Home Forums Programming XML if you're using typed xml in sql server 2008, does the xml you store need to have every node that's in the XSD? RE: if you're using typed xml in sql server 2008, does the xml you store need to have every node that's in the XSD?

  • In other words, as long as the xml document conforms to the XSD, you can have as many or as few nodes as necessary.

    That is the crucial thing, as long as the xml document complies with the schema. You need to bear in mind that if the schema has nodes that are defined as mandatory, via the attribute minOccurs (or omitting it entirely which defaults it to 1) then you will need to ensure that those nodes exist in the XML (and for the number times as the schema defines if minOccurs > 1). Additionally through the attribute maxOccurs you may not exceed the number of repetitions of that node defined which again defaults to 1.

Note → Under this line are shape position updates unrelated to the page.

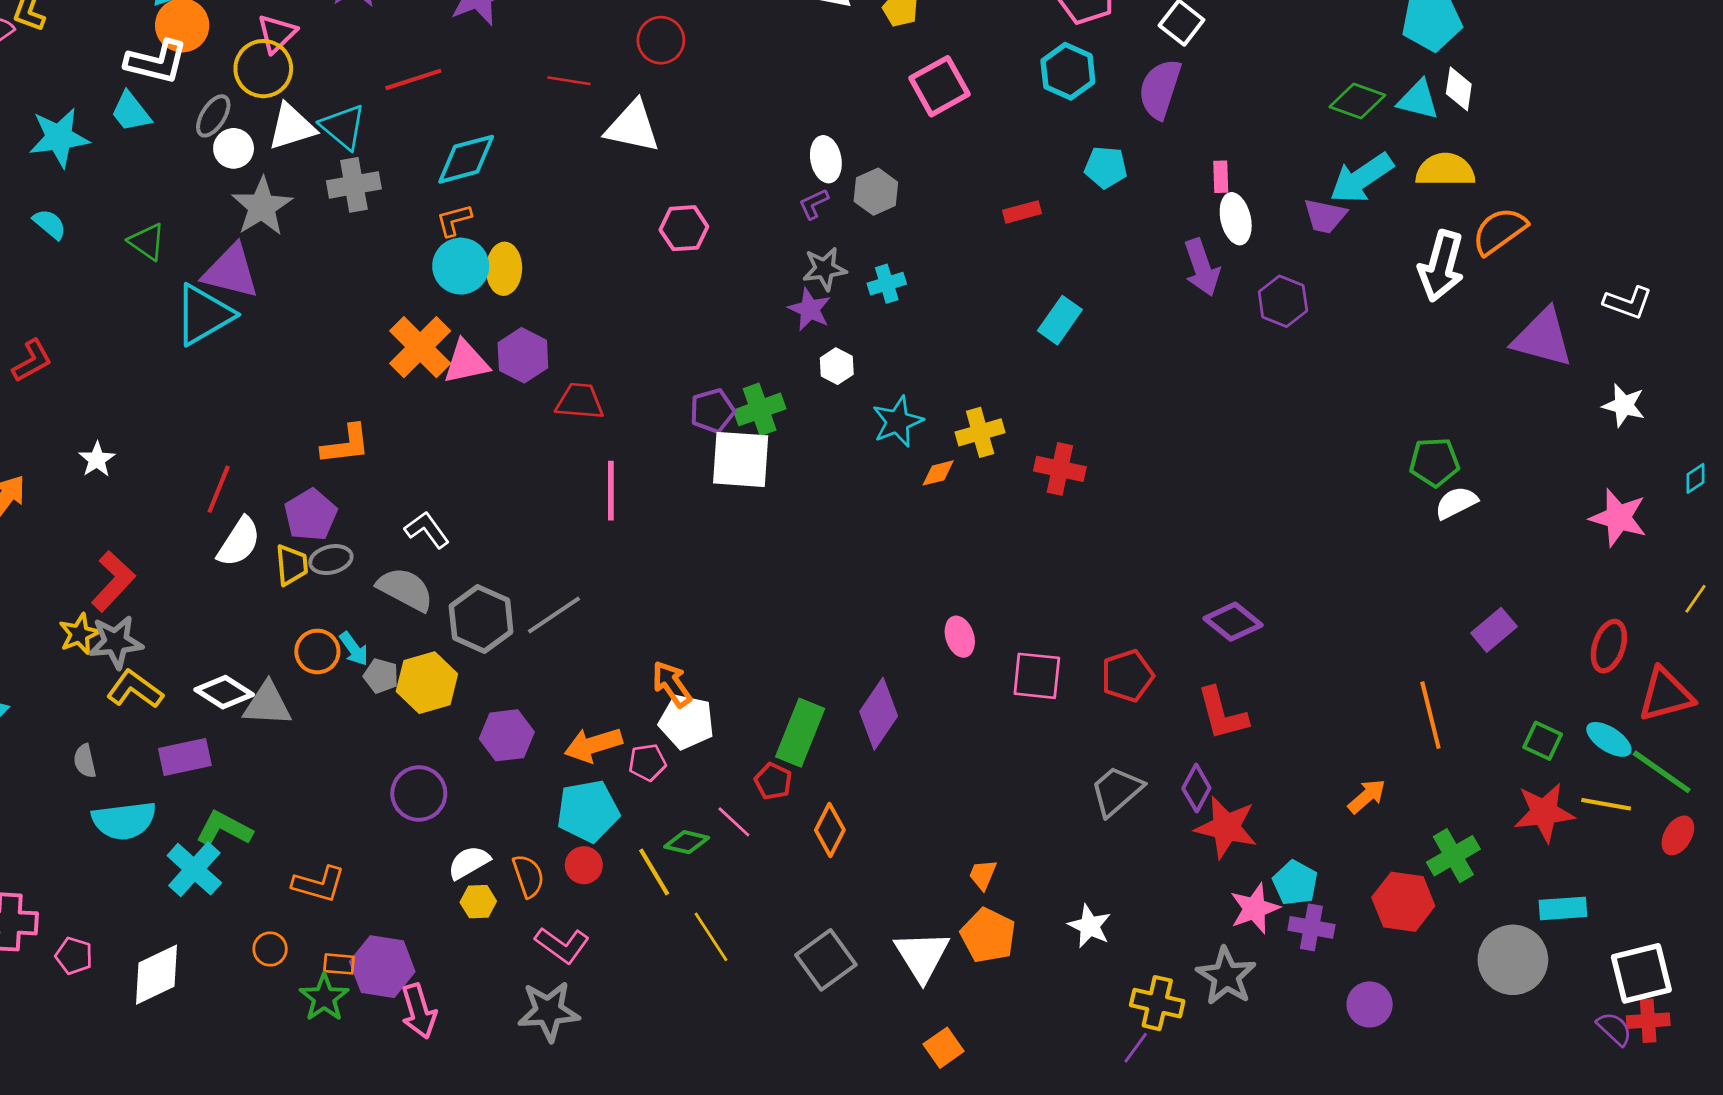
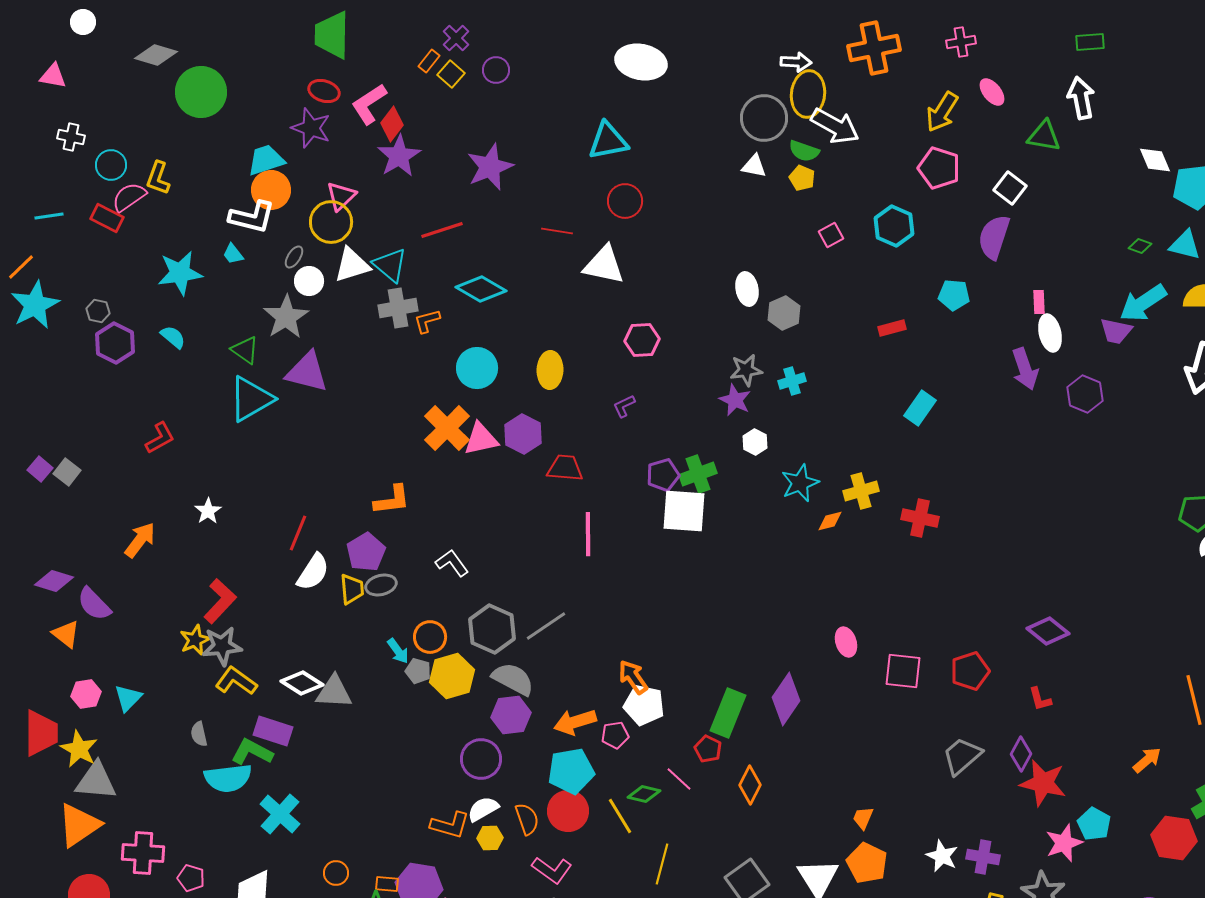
cyan hexagon: (1068, 71) -> (894, 226), moved
pink square: (939, 86) -> (831, 235), size x0.6
green diamond: (1357, 101) -> (1140, 246), size x0.6
cyan trapezoid: (131, 112) -> (233, 254), size x0.7
gray ellipse: (213, 116) -> (294, 257), size x0.7
cyan diamond: (466, 159) -> (481, 289), turned 45
purple L-shape: (814, 204) -> (624, 406), moved
gray star: (262, 207) -> (286, 317), moved
orange L-shape: (454, 220) -> (427, 321), moved
yellow ellipse: (504, 269) -> (550, 370), moved
cyan triangle: (204, 315) -> (251, 399), moved
gray semicircle: (405, 589) -> (513, 679), moved
orange circle: (317, 651) -> (430, 637), moved
red L-shape: (1222, 714) -> (1040, 699), size x0.6
purple rectangle: (185, 757) -> (273, 731), turned 30
purple circle: (419, 793) -> (481, 759), moved
green L-shape: (224, 829) -> (252, 752), moved
red circle: (584, 865) -> (568, 811), size x1.5
orange L-shape: (319, 884) -> (450, 825), moved
purple cross: (1311, 927) -> (983, 857), moved
yellow line: (711, 937) -> (662, 864), turned 48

    So yes you can have as many or as few nodes but the number of those nodes is controlled by the schema itself. you cannot omit nodes unless the minOccurs attribute is set accordingly.

    XML is quite expensive to work with, especially if you need to query the contents of the XML on a regular basis. XML indexes in my opinion are very expensive with regard to storage due to the way they are constructed internally so they need to be carefully considered. have you considered a hybrid approach? If you are going to need to query any of the columns in that wide table on a regular basis I would recommend persisting them as columns still, whilst any other columns that are not going to be queried very often can be put into an XML instance.

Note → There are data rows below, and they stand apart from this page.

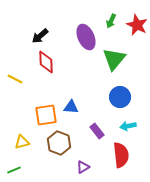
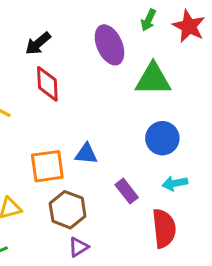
green triangle: (114, 59) -> (153, 79), turned 50
purple triangle: (83, 167) -> (78, 247), moved

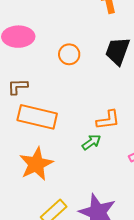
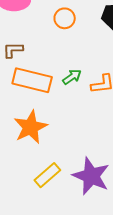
green arrow: (92, 142) -> (72, 77), moved

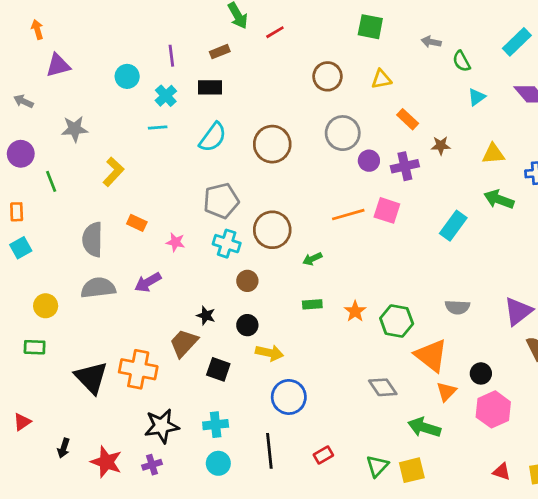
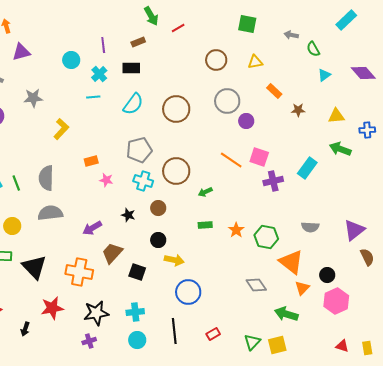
cyan rectangle: (517, 42) -> (346, 20), moved
purple cross: (405, 166) -> (273, 181), moved
green line: (51, 181) -> (16, 183), moved
orange line: (348, 215) -> (231, 160), turned 50
orange rectangle: (137, 223) -> (91, 161), moved, turned -40
purple arrow: (148, 282) -> (92, 228), moved
black star: (206, 315) -> (128, 215), moved
black triangle: (91, 378) -> (34, 267), moved
red star: (106, 462) -> (52, 308), moved, turned -30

    I help look after TB's of XML where I work and I do like working with it, but it isn't cheap in SQL server. The XML type is great at storing structured data quite simply for middle-tier apps to consume where the SQL server does little more than a simple select statement on the whole XML blob. If you intend the SQL server to query the contents of the XML or shred it entirely on a regular basis then you will incur high performance costs compared to having a nice set of tables.